• TASK GOAL: Check each line of the records below and collect those that include the word "пумы".

Page images and extracted text
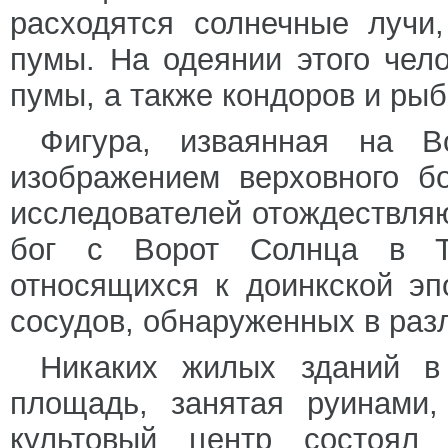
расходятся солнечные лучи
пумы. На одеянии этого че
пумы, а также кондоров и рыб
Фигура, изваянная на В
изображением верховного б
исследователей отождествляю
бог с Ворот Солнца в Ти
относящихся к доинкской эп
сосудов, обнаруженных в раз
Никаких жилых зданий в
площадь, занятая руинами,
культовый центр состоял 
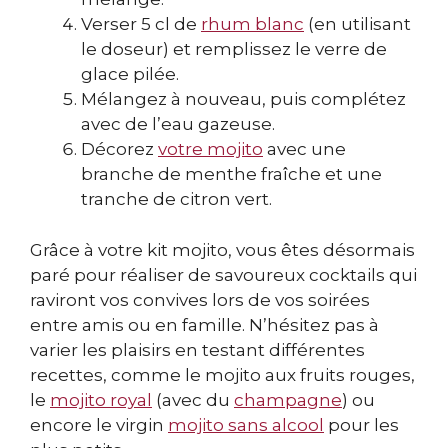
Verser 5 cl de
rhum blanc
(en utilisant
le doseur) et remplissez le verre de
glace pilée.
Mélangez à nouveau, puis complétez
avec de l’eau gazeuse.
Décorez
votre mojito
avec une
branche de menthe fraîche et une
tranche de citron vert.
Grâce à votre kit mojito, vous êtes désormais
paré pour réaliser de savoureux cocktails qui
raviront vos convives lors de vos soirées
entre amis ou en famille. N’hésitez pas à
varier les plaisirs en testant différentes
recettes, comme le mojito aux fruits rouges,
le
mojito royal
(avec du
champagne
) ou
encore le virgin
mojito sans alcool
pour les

• SOLUTION TO THIS TASK:
пумы. На одеянии этого че
пумы, а также кондоров и рыб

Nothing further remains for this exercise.